◆ **TASK PROMPT**: Quote, word for word, every line starting at the line that contains "régulière et une productivité optimale." and ending with the last line of the records; include both of these lines and no others.
Top of SOURCE MATERIAL
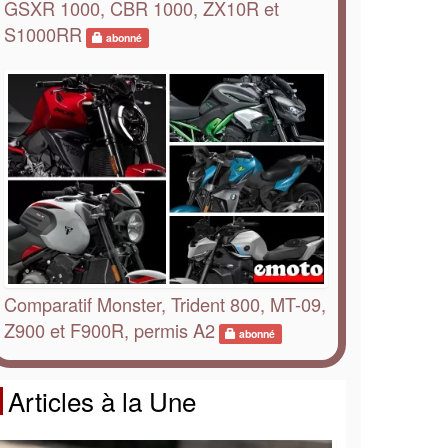
GSXR 1000, CBR 1000, ZX10R et
S1000RR
abonné
Comparatif Monster, Trident 800, MT-09,
Z900 et F900R, permis A2
abonné
Articles à la Une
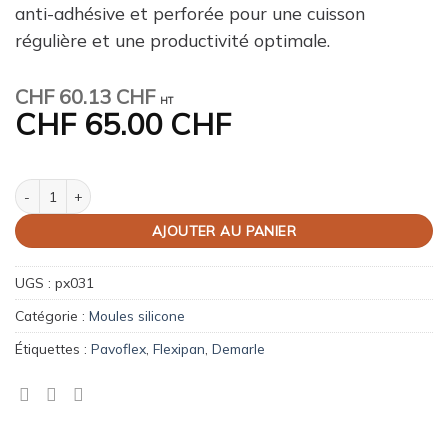
anti-adhésive et perforée pour une cuisson
régulière et une productivité optimale.
CHF
60.13 CHF
HT
CHF
65.00 CHF
quantité de Moule 24 Ovales inclinés "Pavoflex" Flex Pro
AJOUTER AU PANIER
UGS :
px031
Catégorie :
Moules silicone
Étiquettes :
Pavoflex
,
Flexipan
,
Demarle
Bottom of SOURCE MATERIAL
◆ **SOLUTION TO THIS TASK**:
régulière et une productivité optimale.
CHF
60.13 CHF
HT
CHF
65.00 CHF
quantité de Moule 24 Ovales inclinés "Pavoflex" Flex Pro
AJOUTER AU PANIER
UGS :
px031
Catégorie :
Moules silicone
Étiquettes :
Pavoflex
,
Flexipan
,
Demarle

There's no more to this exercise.